The following vehicles, amongst others, are used for services:

- Tw 105, Talbot, built 1927, formerly used in: Wuppertal
- Tw 107, DÜWAG, built 1936, formerly used in: Düsseldorf
- Tw 275, DÜWAG, built 1957, formerly used in: Bochum
- Tw 337, DÜWAG, built 1957, formerly used in: Hagen

The following vehicles are also used for maintenance:
- Grinding wagon 610 (Seidlitz & Kuschmierz, built 1950, formerly used in: Bochum)
- Tower railcar 628 (Eigenbau, built 1950, formerly used in: Wuppertal)
- Departmental wagon 406 (Rastatt, built 1951, formerly used in: Freiburg)
- Works wagon 683 (Credé, built 1952, formerly used in: Bochum)

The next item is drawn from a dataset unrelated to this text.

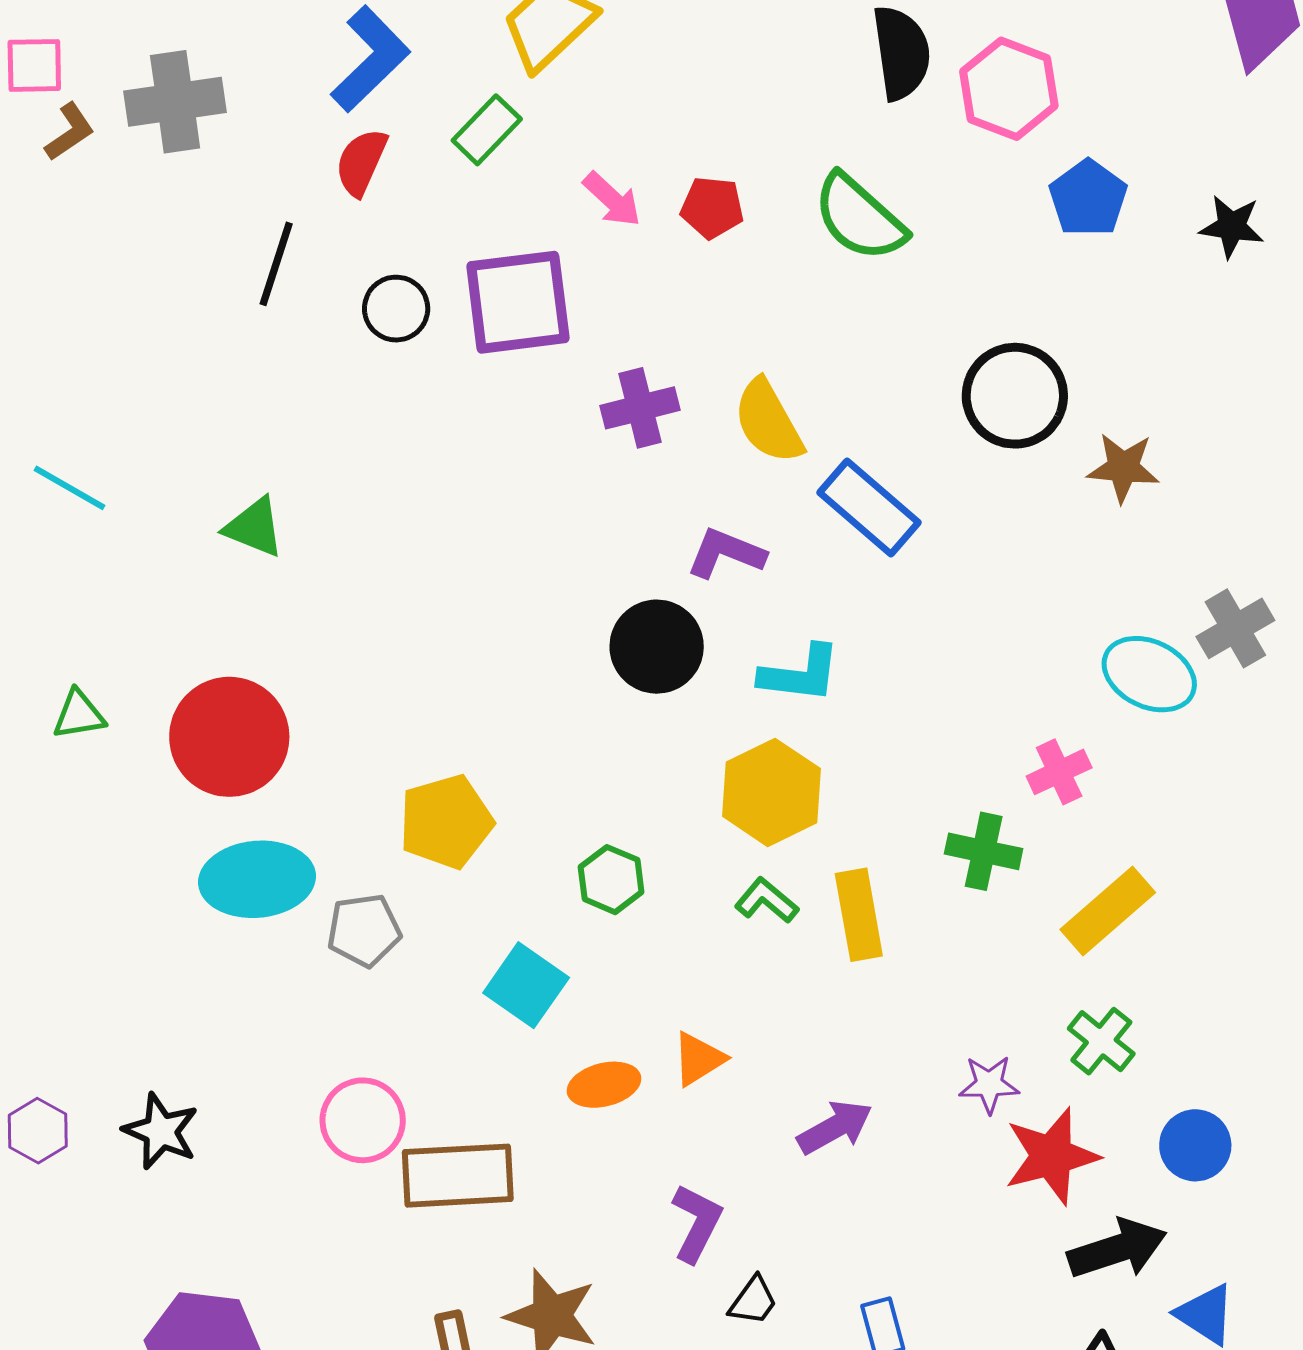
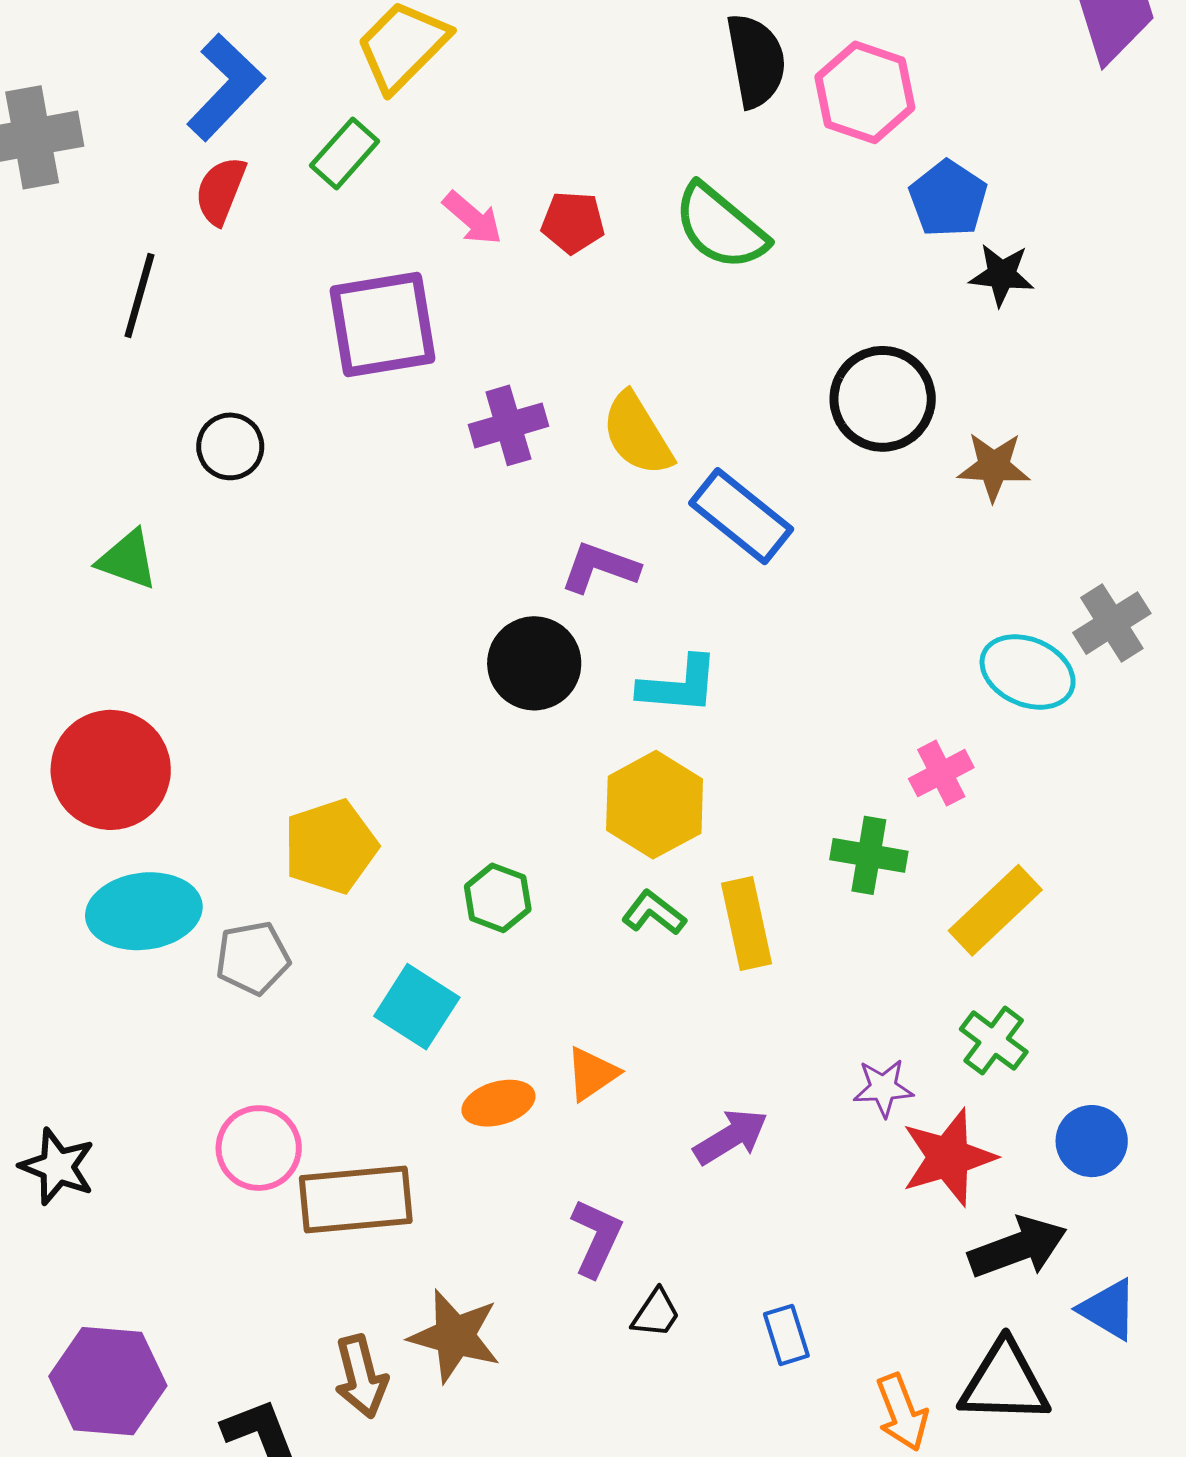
black star: (1232, 226) -> (1002, 275), moved
black circle: (396, 309) -> (230, 446), moved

Other vehicles are in working order, but stored and can be visited, e. g.

- Tw 106, Westwaggon, built 1960, formerly used in: Remscheid, from 1969 Darmstadt (where it was No. 66)

== Opening times and museum services ==

The museum is open all year round on Saturdays from 11 am to 5 pm, and from May to October also on Sundays from 11 am to 5 pm.
Services are run from April to October on the 2nd and 4th Sundays in the month as well as on Whit Monday and Pentecost.